> **The problem**:
Retype every line from the top of the entries down to the one with "Veterné rukávy", both included, and skip the pictures.
--
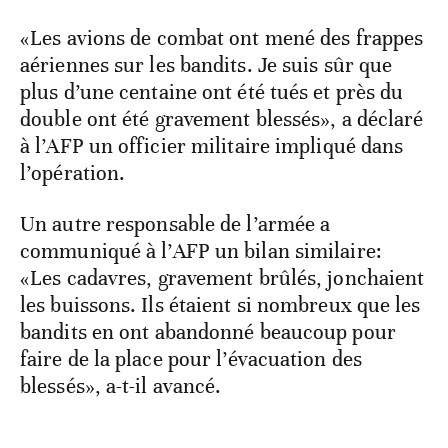
«Les avions de combat ont mené des frappes
aériennes sur les bandits. Je suis sûr que
plus d’une centaine ont été tués et près du
double ont été gravement blessés», a déclaré
à l’AFP un officier militaire impliqué dans
l’opération.
Un autre responsable de l’armée a
communiqué à l’AFP un bilan similaire:
«Les cadavres, gravement brûlés, jonchaient
les buissons. Ils étaient si nombreux que les
bandits en ont abandonné beaucoup pour
faire de la place pour l’évacuation des
blessés», a-t-il avancé.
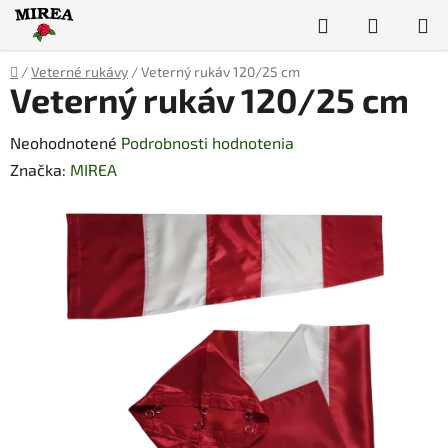
Prejsť
Hľadať
NÁKUP
na
obsah
KOŠÍK
Domov
/
Veterné rukávy
/
Veterný rukáv 120/25 cm
Veterný rukáv 120/25 cm
Priemerné
Neohodnotené
Podrobnosti hodnotenia
hodnotenie
Značka:
MIREA
produktu
je
0,0
z
5
hviezdičiek.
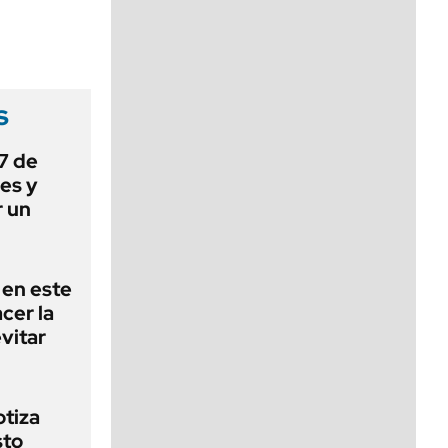
viernes de 10 a 18
s
 7 de
es y
r un
 en este
cer la
vitar
otiza
sto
--
> **Exercise output**:
«Les avions de combat ont mené des frappes
aériennes sur les bandits. Je suis sûr que
plus d’une centaine ont été tués et près du
double ont été gravement blessés», a déclaré
à l’AFP un officier militaire impliqué dans
l’opération.
Un autre responsable de l’armée a
communiqué à l’AFP un bilan similaire:
«Les cadavres, gravement brûlés, jonchaient
les buissons. Ils étaient si nombreux que les
bandits en ont abandonné beaucoup pour
faire de la place pour l’évacuation des
blessés», a-t-il avancé.
Prejsť
Hľadať
NÁKUP
na
obsah
KOŠÍK
Domov
/
Veterné rukávy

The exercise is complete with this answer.